## Exercise brief
Locate the word "Браузерные" in the entries below, then gather every line that holds it.

Start of Input data

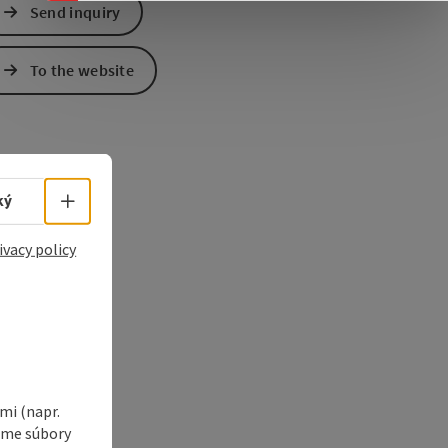
Send inquiry
e Maps
 Apple Maps
To the website
Select language - Open menu
ký
ivacy policy
i (napr.
vame súbory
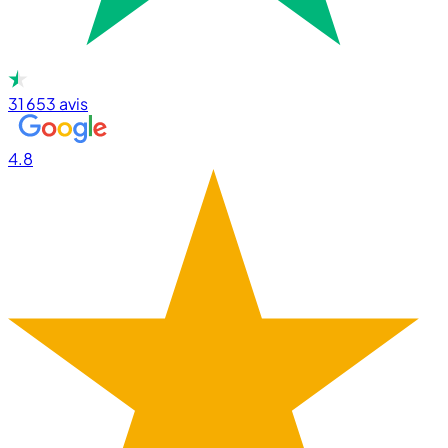
31 653
avis
4.8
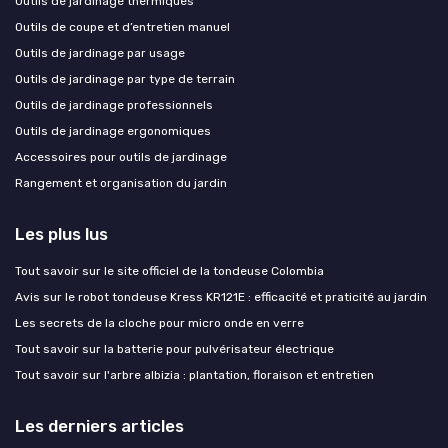
Outils de jardinage thermiques
Outils de coupe et d’entretien manuel
Outils de jardinage par usage
Outils de jardinage par type de terrain
Outils de jardinage professionnels
Outils de jardinage ergonomiques
Accessoires pour outils de jardinage
Rangement et organisation du jardin
Les plus lus
Tout savoir sur le site officiel de la tondeuse Colombia
Avis sur le robot tondeuse Kress KR121E : efficacité et praticité au jardin
Les secrets de la cloche pour micro onde en verre
Tout savoir sur la batterie pour pulvérisateur électrique
Tout savoir sur l'arbre albizia : plantation, floraison et entretien
Les derniers articles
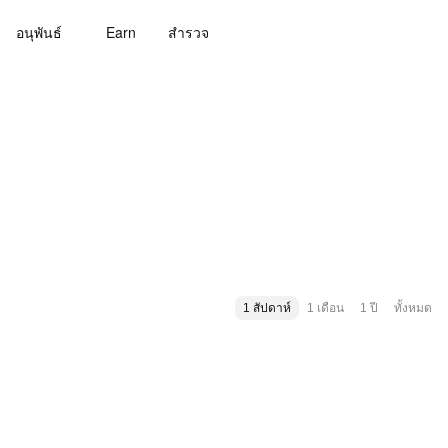
อนุพันธ์
Earn
สํารวจ
1 สัปดาห์
1 เดือน
1 ปี
ทั้งหมด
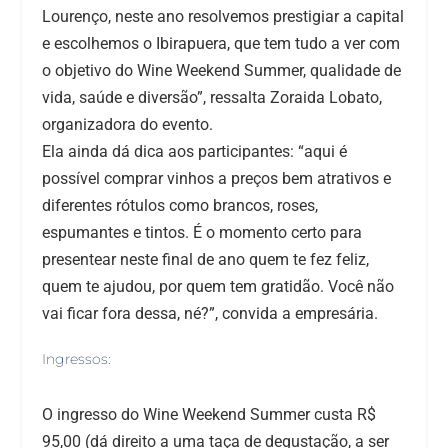
Lourenço, neste ano resolvemos prestigiar a capital
e escolhemos o Ibirapuera, que tem tudo a ver com
o objetivo do Wine Weekend Summer, qualidade de
vida, saúde e diversão”, ressalta Zoraida Lobato,
organizadora do evento.
Ela ainda dá dica aos participantes: “aqui é
possível comprar vinhos a preços bem atrativos e
diferentes rótulos como brancos, roses,
espumantes e tintos. É o momento certo para
presentear neste final de ano quem te fez feliz,
quem te ajudou, por quem tem gratidão. Você não
vai ficar fora dessa, né?”, convida a empresária.
Ingressos:
O ingresso do Wine Weekend Summer custa R$
95,00 (dá direito a uma taça de degustação, a ser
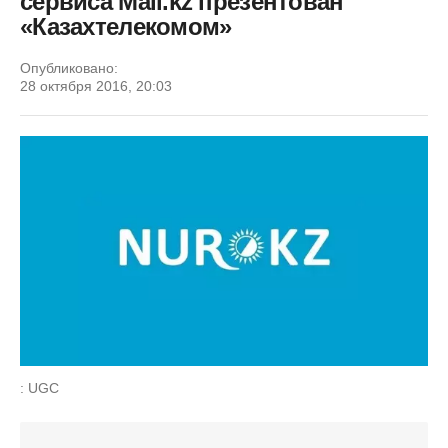
сервиса Mail.kz презентован
«Казахтелекомом»
Опубликовано:
28 октября 2016, 20:03
: UGC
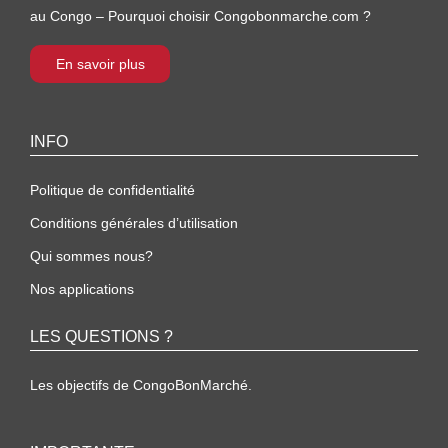
au Congo – Pourquoi choisir Congobonmarche.com ?
En savoir plus
INFO
Politique de confidentialité
Conditions générales d’utilisation
Qui sommes nous?
Nos applications
LES QUESTIONS ?
Les objectifs de CongoBonMarché.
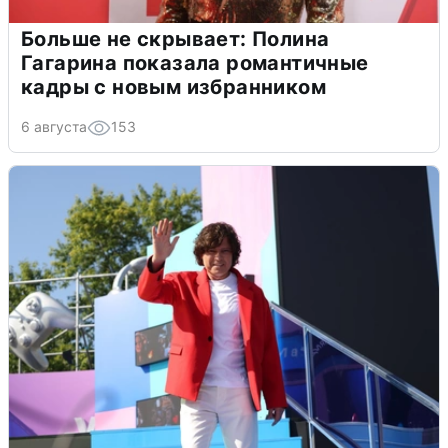
Больше не скрывает: Полина
Гагарина показала романтичные
кадры с новым избранником
6 августа
153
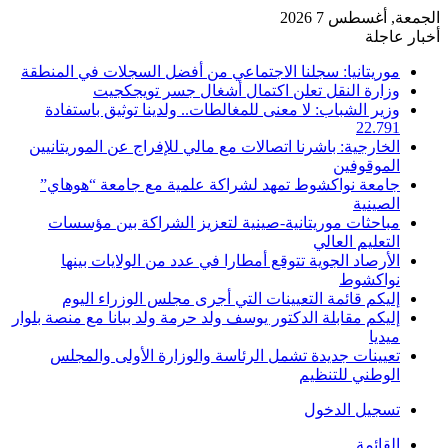
الجمعة, أغسطس 7 2026
أخبار عاجلة
موريتانيا: سجلنا الاجتماعي من أفضل السجلات في المنطقة
وزارة النقل تعلن اكتمال أشغال جسر تويجكجيت
وزير الشباب: لا معنى للمغالطات.. ولدينا توثيق باستفادة
22.791
الخارجية: باشرنا اتصالات مع مالي للإفراج عن الموريتانيين
الموقوفين
جامعة نواكشوط تمهد لشراكة علمية مع جامعة “هوهاي”
الصينية
مباحثات موريتانية-صينية لتعزيز الشراكة بين مؤسسات
التعليم العالي
الأرصاد الجوية تتوقع أمطارا في عدد من الولايات بينها
نواكشوط
إليكم قائمة التعيينات التي أجرى مجلس الوزراء اليوم
إليكم مقابلة الدكتور يوسف ولد حرمة ولد ببانا مع منصة بلوار
ميديا
تعيينات جديدة تشمل الرئاسة والوزارة الأولى والمجلس
الوطني للتنظيم
تسجيل الدخول
القائمة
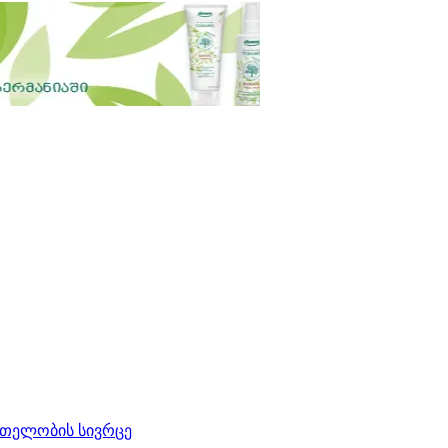
რთელობის სივრცე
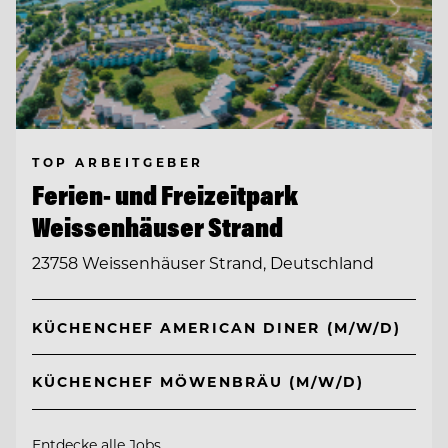
TOP ARBEITGEBER
Ferien- und Freizeitpark
Weissenhäuser Strand
23758 Weissenhäuser Strand, Deutschland
KÜCHENCHEF AMERICAN DINER (M/W/D)
KÜCHENCHEF MÖWENBRÄU (M/W/D)
Entdecke alle Jobs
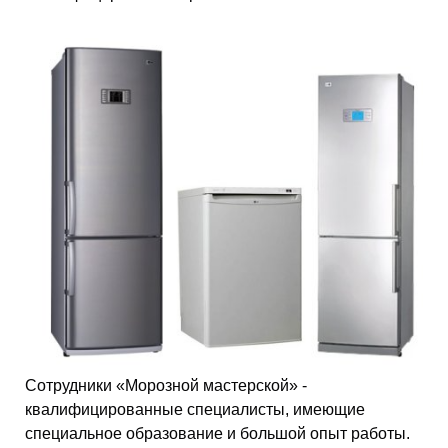
Сотрудники «Морозной мастерской» -
квалифицированные специалисты, имеющие
специальное образование и большой опыт работы.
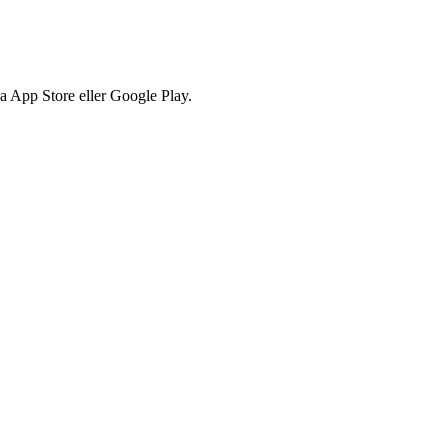
via App Store eller Google Play.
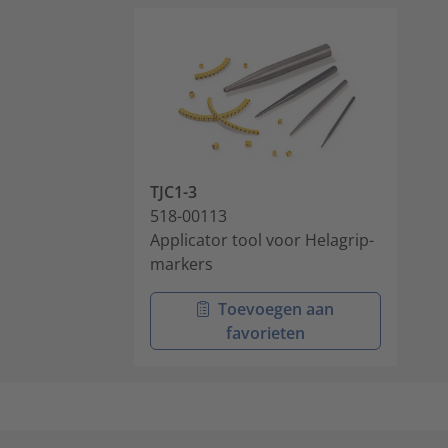
TJC1-3
518-00113
Applicator tool voor Helagrip-
markers
Toevoegen aan
favorieten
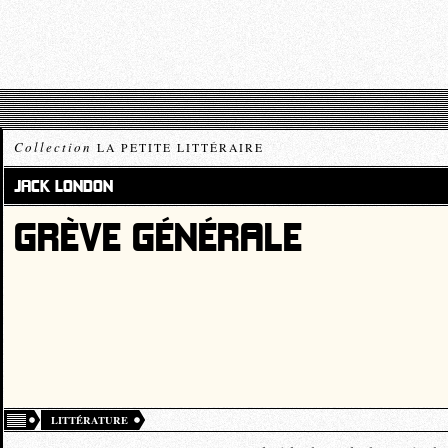
Collection
LA PETITE LITTÉRAIRE
JACK LONDON
GRÈVE GÉNÉRALE
LITTÉRATURE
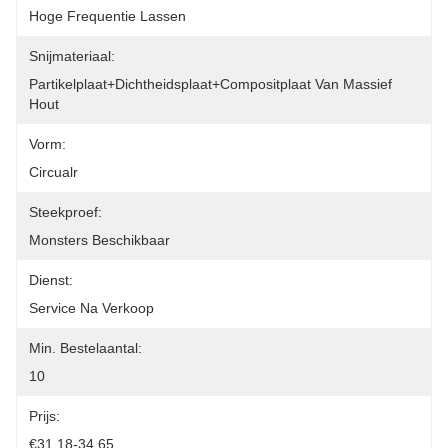
Hoge Frequentie Lassen
Snijmateriaal:
Partikelplaat+dichtheidsplaat+compositplaat Van Massief 
Hout
Vorm:
Circualr
Steekproef:
Monsters Beschikbaar
Dienst:
Service Na Verkoop
Min. Bestelaantal:
10
Prijs:
€31.18-34.65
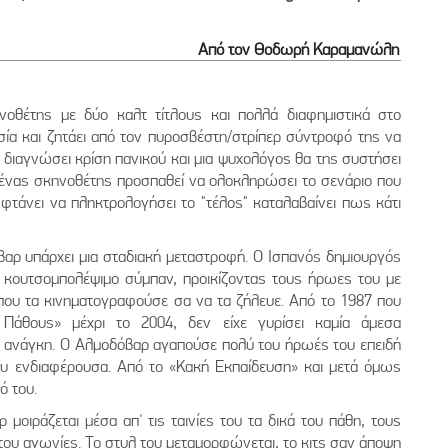
Από τον Θοδωρή Καραμανώλη
οθέτης με δύο καλτ τίτλους και πολλά διαφημιστικά στο
εσία και ζητάει από τον πυροσβέστη/στρίπερ σύντροφό της να
α διαγνώσει κρίση πανικού και μια ψυχολόγος θα της συστήσει
26 ένας σκηνοθέτης προσπαθεί να ολοκληρώσει το σενάριο που
 φτάνει να πληκτρολογήσει το "τέλος" καταλαβαίνει πως κάτι
αρ υπάρχει μια σταδιακή μεταστροφή. Ο Ισπανός δημιουργός
να κουτσομπολέψιμο σύμπαν, προικίζοντας τους ήρωες του με
που τα κινηματογραφούσε σα να τα ζήλευε. Από το 1987 που
 Πάθους» μέχρι το 2004, δεν είχε γυρίσει καμία άμεσα
ίχε ανάγκη. Ο Αλμοδόβαρ αγαπούσε πολύ του ήρωές του επειδή
υ ενδιαφέρουσα. Από το «Κακή Εκπαίδευση» και μετά όμως
τό του.
μοιράζεται μέσα απ' τις ταινίες του τα δικά του πάθη, τους
του αγωνίες. Το στυλ του μεταμορφώνεται, το κιτς σαν άποψη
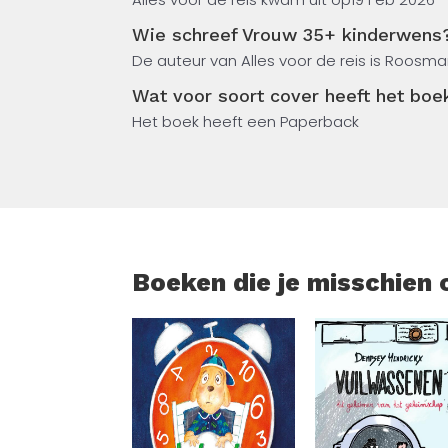
grilliger en de wensouders steeds fanati
Wie schreef Vrouw 35+ kinderwens
wachtkamer van de IVF-afdeling. En hoeve
De auteur van Alles voor de reis is Roosmar
officieel voor gek wordt verklaard?
Wat voor soort cover heeft het bo
Vrouw, 35+, kinderwens is een verhaal van 
Het boek heeft een Paperback
om het mooie – en soms zelfs romantische –
Roosmarijn het taboe doorbreken rondom ee
meemaakt een hart onder de riem steken 
Boeken die je misschien 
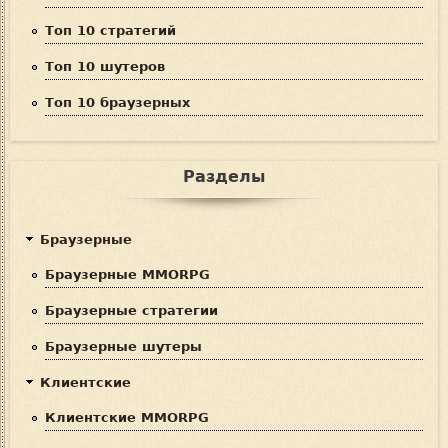
Топ 10 стратегий
Топ 10 шутеров
Топ 10 браузерных
Разделы
Браузерные
Браузерные MMORPG
Браузерные стратегии
Браузерные шутеры
Клиентские
Клиентские MMORPG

End of Input data

## Answer for the task
Браузерные
Браузерные MMORPG
Браузерные стратегии
Браузерные шутеры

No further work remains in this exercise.